> **Work to be completed**: Using the listing below, set down exactly the lines starting at the line that contains "1 kommentar" and ending at the line that contains "I FORUMET DISKUTERAS JUST NU", both included, and no others.

┄┄┄┄┄┄┄┄┄┄

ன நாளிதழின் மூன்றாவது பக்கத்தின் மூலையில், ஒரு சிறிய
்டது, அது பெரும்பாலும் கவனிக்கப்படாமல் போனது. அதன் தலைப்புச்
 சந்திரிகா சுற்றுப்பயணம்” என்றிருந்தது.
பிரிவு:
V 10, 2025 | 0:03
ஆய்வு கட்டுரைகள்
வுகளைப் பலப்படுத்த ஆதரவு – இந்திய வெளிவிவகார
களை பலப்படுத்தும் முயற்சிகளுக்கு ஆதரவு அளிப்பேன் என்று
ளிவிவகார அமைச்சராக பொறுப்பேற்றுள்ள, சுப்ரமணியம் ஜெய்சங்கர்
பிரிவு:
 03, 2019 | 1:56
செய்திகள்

┄┄┄┄┄┄┄┄┄┄

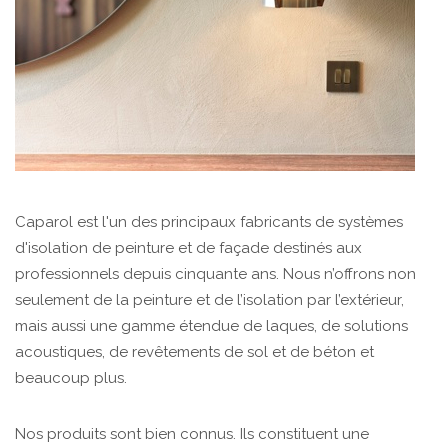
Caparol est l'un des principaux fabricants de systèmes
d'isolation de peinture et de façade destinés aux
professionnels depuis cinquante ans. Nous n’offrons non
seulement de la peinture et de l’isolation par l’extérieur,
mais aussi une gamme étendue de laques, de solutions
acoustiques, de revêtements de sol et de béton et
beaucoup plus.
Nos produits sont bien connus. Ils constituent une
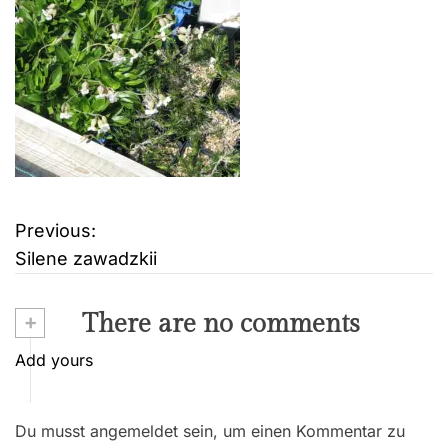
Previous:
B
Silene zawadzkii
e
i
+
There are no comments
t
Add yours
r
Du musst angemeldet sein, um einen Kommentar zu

┄┄┄┄┄┄┄┄┄┄

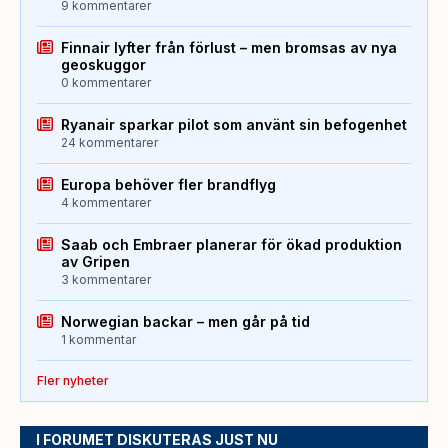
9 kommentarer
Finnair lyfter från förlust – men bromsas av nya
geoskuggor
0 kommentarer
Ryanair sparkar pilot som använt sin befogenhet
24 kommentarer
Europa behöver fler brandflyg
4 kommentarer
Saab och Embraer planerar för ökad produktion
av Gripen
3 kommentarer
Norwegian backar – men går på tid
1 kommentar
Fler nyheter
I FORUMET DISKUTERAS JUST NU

┄┄┄┄┄┄┄┄┄┄

> **Task solution**:
1 kommentar
Fler nyheter
I FORUMET DISKUTERAS JUST NU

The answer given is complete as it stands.